Wanting to go back to work

[33] The Appellant hasn’t shown that he wanted to go back to work as soon as a suitable job was available.

[34] I have already found that the Appellant hasn’t proven that his job search efforts were reasonable and customary. I don’t find his statements that he was looking for work before February 2023 are credible. And I find that not looking for work isn’t consistent with the attitude and conduct of someone who wants to go back to work.

Making efforts to find a suitable job

[35] The Appellant hasn’t made enough effort to find a suitable job.

[36] I have considered the list of job-search activities given above in deciding this second factor.
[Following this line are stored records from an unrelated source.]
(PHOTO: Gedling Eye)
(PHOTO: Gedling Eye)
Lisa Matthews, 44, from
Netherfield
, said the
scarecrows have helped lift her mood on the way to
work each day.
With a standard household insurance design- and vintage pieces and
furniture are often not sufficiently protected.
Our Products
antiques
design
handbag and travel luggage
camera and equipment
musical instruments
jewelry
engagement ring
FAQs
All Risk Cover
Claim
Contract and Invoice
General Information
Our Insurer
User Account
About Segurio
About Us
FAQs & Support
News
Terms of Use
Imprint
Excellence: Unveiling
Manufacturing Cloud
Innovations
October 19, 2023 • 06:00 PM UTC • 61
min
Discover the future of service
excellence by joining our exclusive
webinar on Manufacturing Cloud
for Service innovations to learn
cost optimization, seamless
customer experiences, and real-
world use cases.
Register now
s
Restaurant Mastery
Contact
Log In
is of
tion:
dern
For this factor, that list is for guidance only.Footnote 11

[37] The Appellant’s stated efforts to find a new job included using automated emails from job search websites and applying for jobs. I referred to this above when looking at whether the Appellant has made reasonable and customary efforts to find a job.

[38] Because I found that he likely didn’t apply for jobs before February 24, 2023, I don’t find that he has done enough to meet the requirements of this second factor.
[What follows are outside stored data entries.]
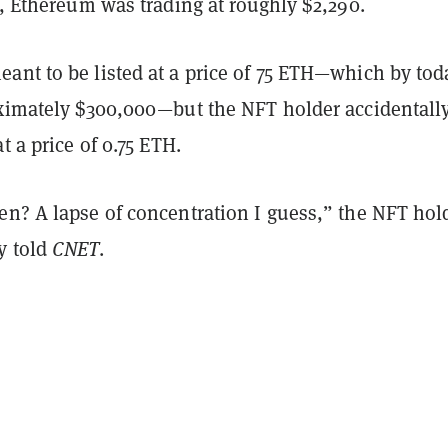
e, Ethereum was trading at roughly $2,290.
ant to be listed at a price of 75 ETH—which by tod
oximately $300,000—but the NFT holder accidentall
at a price of 0.75 ETH.
en? A lapse of concentration I guess,” the NFT ho
y told
CNET
.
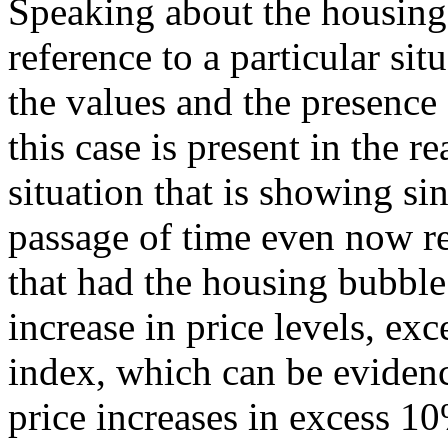
Speaking about the housing
reference to a particular sit
the values and the presence
this case is present in the re
situation that is showing si
passage of time even now r
that had the housing bubble
increase in price levels, ex
index, which can be evidenc
price increases in excess 10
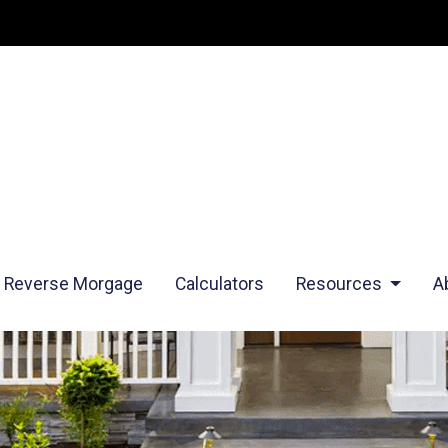
Reverse Morgage
Calculators
Resources
A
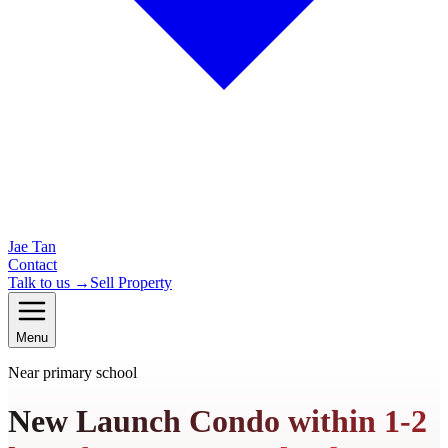
Jae Tan
Contact
Talk to us →
Sell Property
Menu
Near primary school
New Launch Condo within 1-2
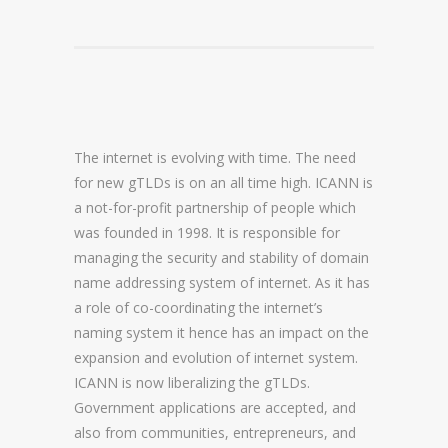
DOMAIN NAME CONSULTANCY
DOMAIN NAME AUDITS
DOMAIN NAME REPORTING
The internet is evolving with time. The need
DOMAIN NAME WATCHING
for new gTLDs is on an all time high. ICANN is
DOMAIN NAME RECOVERY
a not-for-profit partnership of people which
was founded in 1998. It is responsible for
managing the security and stability of domain
SNAPBACKS
name addressing system of internet. As it has
a role of co-coordinating the internet’s
UDRP, URS AND DOMAIN RECLAIMS
naming system it hence has an impact on the
DOMAIN NAME SECURITY
expansion and evolution of internet system.
ICANN is now liberalizing the gTLDs.
SSL CERTIFICATES
Government applications are accepted, and
also from communities, entrepreneurs, and
PREMIUM DNS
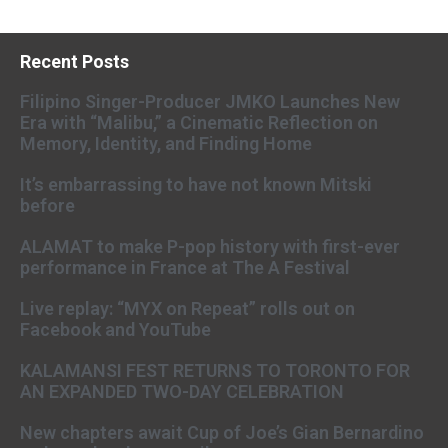
Recent Posts
Filipino Singer-Producer JMKO Launches New
Era with “Malibu,” a Cinematic Reflection on
Memory, Identity, and Finding Home
It’s embarrassing to have not known Mitski
before
ALAMAT to make P-pop history with first-ever
performance in France at The A Festival
Live replay: “MYX on Repeat” rolls out on
Facebook and YouTube
KALAMANSI FEST RETURNS TO TORONTO FOR
AN EXPANDED TWO-DAY CELEBRATION
New chapters await Cup of Joe’s Gian Bernardino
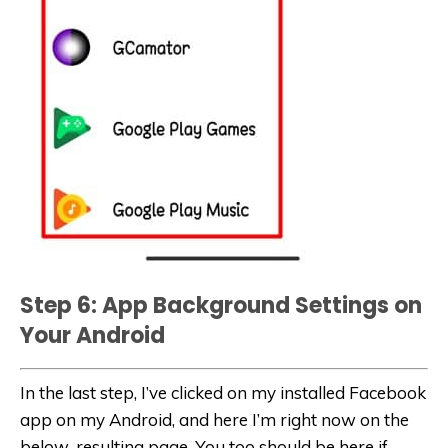
Step 6: App Background Settings on
Your Android
In the last step, I’ve clicked on my installed Facebook
app on my Android, and here I’m right now on the
below-resulting page. You too should be here if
Unduly limiting chances of going back to work

[39] The Appellant set personal conditions that might have unduly limited his chances of going back to work.

[40] The Commission says the Appellant couldn’t communicate with a potential employer in a timely manner before he started looking for work on February 24, 2023.

[41] The Appellant doesn’t disagree. He says he didn’t have a cell phone, and he questioned how an employer would be able to communicate with him.

[42] The Appellant was involved in a court matter. He said the police took his phone and the court restricted him from using anyone else’s cell phone. He was only allowed to use a land line, but there wasn’t one in the shelter where he was staying. He testified that he was physically capable of working, but since he didn’t have a phone for communication, no one could contact him.

[43] I have already found that it wasn’t likely that the Appellant applied for jobs before February 2023. I find it likely that this was because of the Appellant’s personal circumstances, including his court matter, the loss of his cell phone and his housing situation, which made getting mail difficult. I find that not having a cell phone was a personal condition that might have unduly limited the Appellant’s chances of returning to work, because that made it difficult for employers to contact him about potential employment.

So, was the Appellant capable of and available for work?

[44] Based on my findings on the three factors, I find that the Appellant hasn’t shown that he was capable of and available for work but unable to find a suitable job.

Conclusion

[45] The Appellant hasn’t shown that he was available for work within the meaning of the law. Because of this, I find that the Appellant can’t receive EI benefits.

[46] This means that the appeal is dismissed.